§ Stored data

*** Block opens ***

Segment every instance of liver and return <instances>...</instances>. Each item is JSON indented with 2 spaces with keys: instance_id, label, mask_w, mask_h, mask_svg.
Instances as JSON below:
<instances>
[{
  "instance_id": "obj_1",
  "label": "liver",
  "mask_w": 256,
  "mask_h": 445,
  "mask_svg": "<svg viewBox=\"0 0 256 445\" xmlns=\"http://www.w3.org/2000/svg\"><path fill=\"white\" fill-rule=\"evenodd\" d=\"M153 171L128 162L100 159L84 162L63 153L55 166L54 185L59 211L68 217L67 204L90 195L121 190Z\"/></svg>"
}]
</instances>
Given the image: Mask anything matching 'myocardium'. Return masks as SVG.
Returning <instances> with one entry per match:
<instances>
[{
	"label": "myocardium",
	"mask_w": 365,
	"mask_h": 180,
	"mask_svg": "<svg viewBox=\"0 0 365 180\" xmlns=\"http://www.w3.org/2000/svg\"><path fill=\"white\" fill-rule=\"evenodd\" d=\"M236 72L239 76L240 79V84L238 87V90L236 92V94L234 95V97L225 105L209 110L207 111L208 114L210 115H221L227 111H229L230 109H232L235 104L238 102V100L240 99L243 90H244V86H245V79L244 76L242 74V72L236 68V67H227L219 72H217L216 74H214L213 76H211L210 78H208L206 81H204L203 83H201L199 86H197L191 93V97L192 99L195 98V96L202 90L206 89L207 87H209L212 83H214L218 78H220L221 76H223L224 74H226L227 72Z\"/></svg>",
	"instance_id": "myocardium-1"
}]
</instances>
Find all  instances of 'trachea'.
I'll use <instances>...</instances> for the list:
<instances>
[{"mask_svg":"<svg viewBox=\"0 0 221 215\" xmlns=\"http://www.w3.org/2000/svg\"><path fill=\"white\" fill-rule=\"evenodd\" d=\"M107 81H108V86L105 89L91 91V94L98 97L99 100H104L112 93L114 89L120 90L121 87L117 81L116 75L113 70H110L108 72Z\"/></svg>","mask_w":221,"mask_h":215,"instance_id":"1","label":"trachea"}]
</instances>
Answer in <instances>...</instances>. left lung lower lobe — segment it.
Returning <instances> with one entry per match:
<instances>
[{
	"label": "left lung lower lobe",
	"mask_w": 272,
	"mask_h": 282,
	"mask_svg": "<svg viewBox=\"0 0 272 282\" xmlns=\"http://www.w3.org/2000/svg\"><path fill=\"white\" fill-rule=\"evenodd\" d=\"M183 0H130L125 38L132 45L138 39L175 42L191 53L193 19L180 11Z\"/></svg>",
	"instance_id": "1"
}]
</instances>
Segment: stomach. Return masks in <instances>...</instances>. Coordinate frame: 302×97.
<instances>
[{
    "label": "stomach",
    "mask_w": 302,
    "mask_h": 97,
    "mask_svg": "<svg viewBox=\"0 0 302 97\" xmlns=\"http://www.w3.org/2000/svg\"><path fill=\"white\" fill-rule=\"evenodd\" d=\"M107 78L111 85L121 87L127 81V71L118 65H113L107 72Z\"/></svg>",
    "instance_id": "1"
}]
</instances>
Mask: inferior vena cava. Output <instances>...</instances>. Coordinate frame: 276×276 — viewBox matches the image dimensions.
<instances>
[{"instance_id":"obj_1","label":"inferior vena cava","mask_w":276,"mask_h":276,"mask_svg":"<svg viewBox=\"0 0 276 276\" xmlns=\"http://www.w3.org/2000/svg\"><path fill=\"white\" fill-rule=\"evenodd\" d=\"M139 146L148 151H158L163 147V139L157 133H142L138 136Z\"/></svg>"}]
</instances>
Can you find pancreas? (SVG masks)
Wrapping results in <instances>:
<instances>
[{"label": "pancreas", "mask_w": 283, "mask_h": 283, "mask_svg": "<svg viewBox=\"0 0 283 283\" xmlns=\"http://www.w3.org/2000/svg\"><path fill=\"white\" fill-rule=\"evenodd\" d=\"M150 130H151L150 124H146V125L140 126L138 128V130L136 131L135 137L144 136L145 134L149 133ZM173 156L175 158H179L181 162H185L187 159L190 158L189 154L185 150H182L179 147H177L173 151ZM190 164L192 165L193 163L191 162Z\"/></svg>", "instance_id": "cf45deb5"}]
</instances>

*** Block closes ***

§ Task statement
Having gone through the data above, repeat it exactly.

§ Response box
Segment every instance of liver and return <instances>...</instances>. Each item is JSON indented with 2 spaces with keys: instance_id, label, mask_w, mask_h, mask_svg.
Instances as JSON below:
<instances>
[{
  "instance_id": "obj_1",
  "label": "liver",
  "mask_w": 256,
  "mask_h": 445,
  "mask_svg": "<svg viewBox=\"0 0 256 445\" xmlns=\"http://www.w3.org/2000/svg\"><path fill=\"white\" fill-rule=\"evenodd\" d=\"M153 171L128 162L100 159L84 162L63 153L55 166L54 185L59 211L68 217L67 204L90 195L121 190Z\"/></svg>"
}]
</instances>
Given the image: Mask anything matching 'myocardium'. Return masks as SVG.
Returning <instances> with one entry per match:
<instances>
[{
	"label": "myocardium",
	"mask_w": 365,
	"mask_h": 180,
	"mask_svg": "<svg viewBox=\"0 0 365 180\" xmlns=\"http://www.w3.org/2000/svg\"><path fill=\"white\" fill-rule=\"evenodd\" d=\"M236 72L239 76L240 79V84L238 87V90L236 92V94L234 95V97L225 105L209 110L207 111L208 114L210 115H221L227 111H229L230 109H232L235 104L238 102V100L240 99L243 90H244V86H245V79L244 76L242 74V72L236 68V67H227L219 72H217L216 74H214L213 76H211L210 78H208L206 81H204L203 83H201L199 86H197L191 93V97L192 99L195 98V96L202 90L206 89L207 87H209L212 83H214L218 78H220L221 76H223L224 74H226L227 72Z\"/></svg>",
	"instance_id": "myocardium-1"
}]
</instances>
Find all  instances of 'trachea'.
I'll use <instances>...</instances> for the list:
<instances>
[{"mask_svg":"<svg viewBox=\"0 0 221 215\" xmlns=\"http://www.w3.org/2000/svg\"><path fill=\"white\" fill-rule=\"evenodd\" d=\"M107 81H108V86L105 89L91 91V94L98 97L99 100H104L112 93L114 89L120 90L121 87L117 81L116 75L113 70H110L108 72Z\"/></svg>","mask_w":221,"mask_h":215,"instance_id":"1","label":"trachea"}]
</instances>
Answer in <instances>...</instances>. left lung lower lobe — segment it.
Returning <instances> with one entry per match:
<instances>
[{
	"label": "left lung lower lobe",
	"mask_w": 272,
	"mask_h": 282,
	"mask_svg": "<svg viewBox=\"0 0 272 282\" xmlns=\"http://www.w3.org/2000/svg\"><path fill=\"white\" fill-rule=\"evenodd\" d=\"M183 0H130L125 38L132 45L138 39L175 42L191 53L193 19L180 11Z\"/></svg>",
	"instance_id": "1"
}]
</instances>
Segment: stomach. Return masks in <instances>...</instances>. Coordinate frame: 302×97.
<instances>
[{
    "label": "stomach",
    "mask_w": 302,
    "mask_h": 97,
    "mask_svg": "<svg viewBox=\"0 0 302 97\" xmlns=\"http://www.w3.org/2000/svg\"><path fill=\"white\" fill-rule=\"evenodd\" d=\"M107 78L111 85L121 87L127 81V71L118 65H113L107 72Z\"/></svg>",
    "instance_id": "1"
}]
</instances>
Mask: inferior vena cava. Output <instances>...</instances>. Coordinate frame: 276×276 — viewBox matches the image dimensions.
<instances>
[{"instance_id":"obj_1","label":"inferior vena cava","mask_w":276,"mask_h":276,"mask_svg":"<svg viewBox=\"0 0 276 276\" xmlns=\"http://www.w3.org/2000/svg\"><path fill=\"white\" fill-rule=\"evenodd\" d=\"M139 146L148 151H158L163 147V139L157 133H142L138 136Z\"/></svg>"}]
</instances>
Can you find pancreas? (SVG masks)
Wrapping results in <instances>:
<instances>
[{"label": "pancreas", "mask_w": 283, "mask_h": 283, "mask_svg": "<svg viewBox=\"0 0 283 283\" xmlns=\"http://www.w3.org/2000/svg\"><path fill=\"white\" fill-rule=\"evenodd\" d=\"M150 130H151L150 124H146V125L140 126L138 128V130L136 131L135 137L144 136L145 134L149 133ZM173 156L175 158H179L181 162H185L187 159L190 158L189 154L185 150H182L179 147H177L173 151ZM190 164L192 165L193 163L191 162Z\"/></svg>", "instance_id": "cf45deb5"}]
</instances>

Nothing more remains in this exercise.